Friday, September 18, 2009

Marketing Problems

So it has been a recent occurrence that movie trailers are portraying films to embellish the action scenes and stories. The only problem with this is once you sit down into the movie and watch it, you are then disappointed in the fact that this movie you went to go see isn't at all what you were expecting. Granted, sometimes this can be great but when you go see a movie entitled "Gamer" one would expect more than fifteen minutes of the game itself. Or better yet, a movie called "Inglorious Basterds" where the the Basterds only appear in four scenes in the movie.

Now I have no issues with either of these movies, in fact, I enjoyed both of those thoroughly and plan on purchasing them to add to my collection of films. All I am trying to say is that when you watch a trailer for a movie that looks like it's going to be more action than story, your going to be really surprised and almost put off when you find out it's exactly the opposite of that.

Let's start with the big blockbusters of this summer. First, was District 9, Peter Jackson's film that no one really knew about because there were very few trailers out. Most of this movie was viral marketing but when all the marketing is clearly viral, your going to miss out on a great deal of the public. Friends of mine were completely put off to this movie because of the fact that the trailers were very few and didn't show much of anything. Though, if more of the film was shown, the amazing story in this film would have been ruined.

Next, we have Inglorious Basterds, the Tarantino film based around World War 2. The only problem with this movie was that the Basterds themselves were on screen for little more than thirty minutes. The story line itself was amazing and though it was a story about the other characters, the movie called "Inglorious Basterds" might not have been the most appropriate name for this film.
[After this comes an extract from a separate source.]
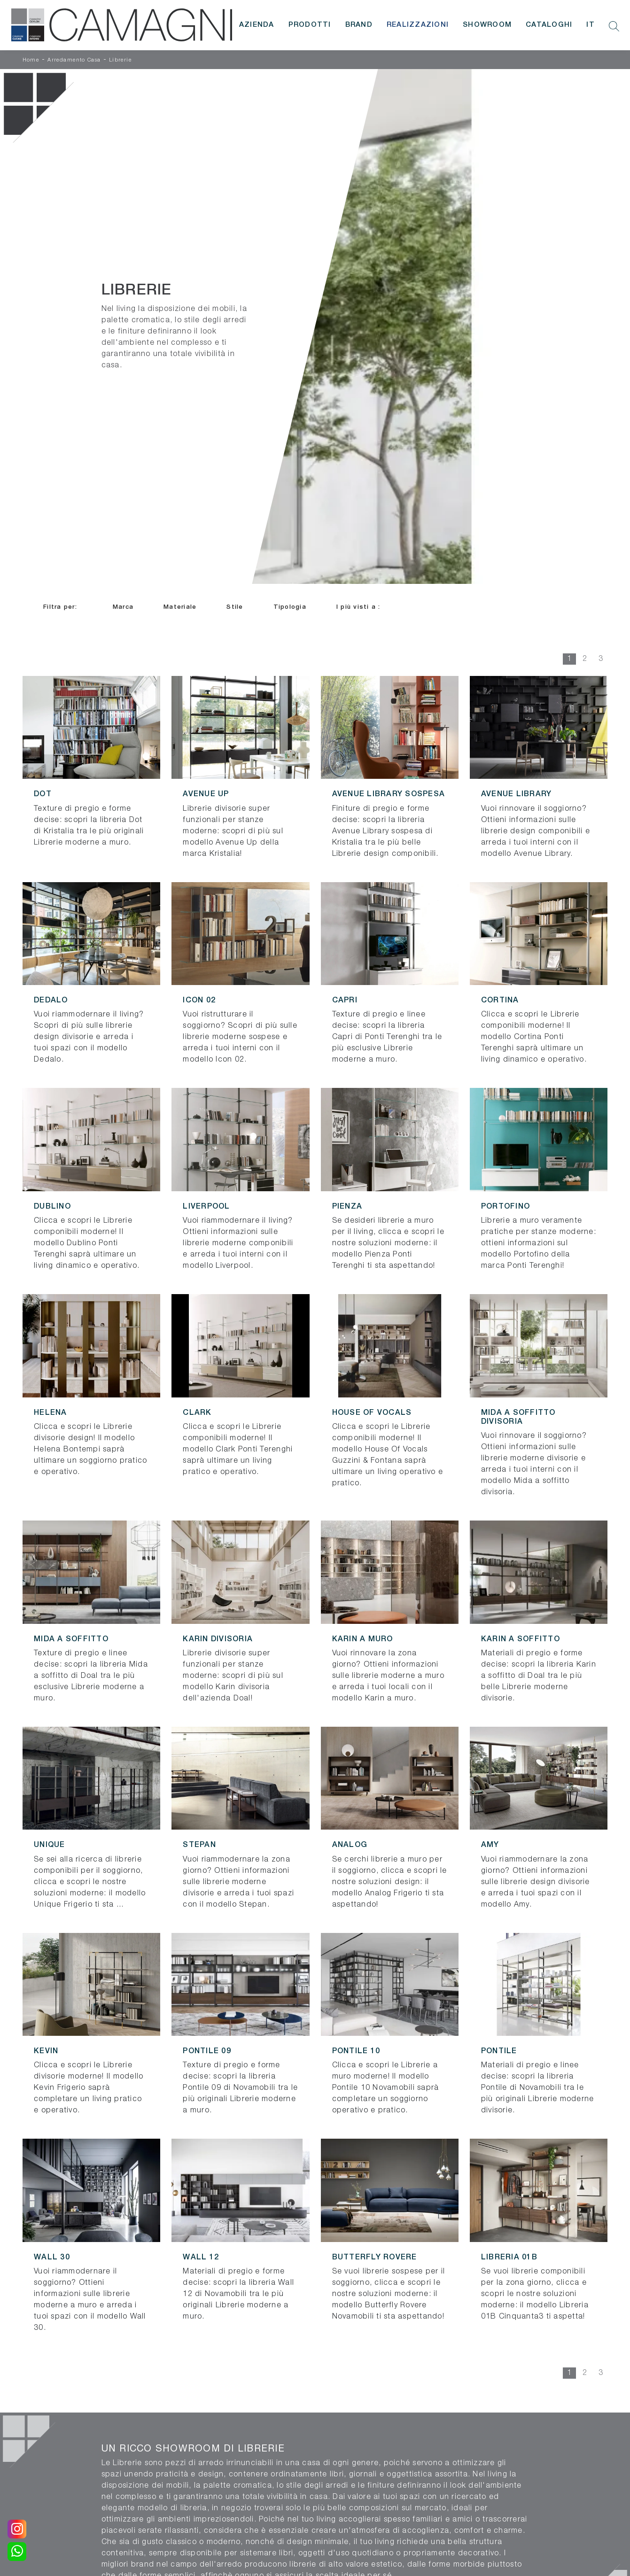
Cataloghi (549, 25)
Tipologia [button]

Thirdly, we have Gamer, the movie with Gerald Butler and Micheal C. Hall, about real people control the criminals who are fighting in a constant slayer game. Though our "hero" must win 30 games in order to win their freedom, we only see five minutes of games 27-30. Granted that's all you really needed to see, but I would personally have liked to see a few more games and how ridiculous and intense these games can be.

Lastly, the most recent movie I have seen "9", the Tim Burton movie (he produced it). By watching the trailers, one would come to believe that this movie is a complete action movie with very little on the story itself. Though, to my great surprise, this movie is completely story driven with very little action sequences.

Even with my complaints about the marketing techniques, I must say that each and every one of these movies I thoroughly enjoyed. The only thing I wanted to comment about these movies was that with such great stock footage to work with, it's a little absurd that the marketing companies used these scenes to spread the movie on false pretenses. All I'm asking for is a little more truth behind the trailers rather than sloshing a random bunch of scenes together.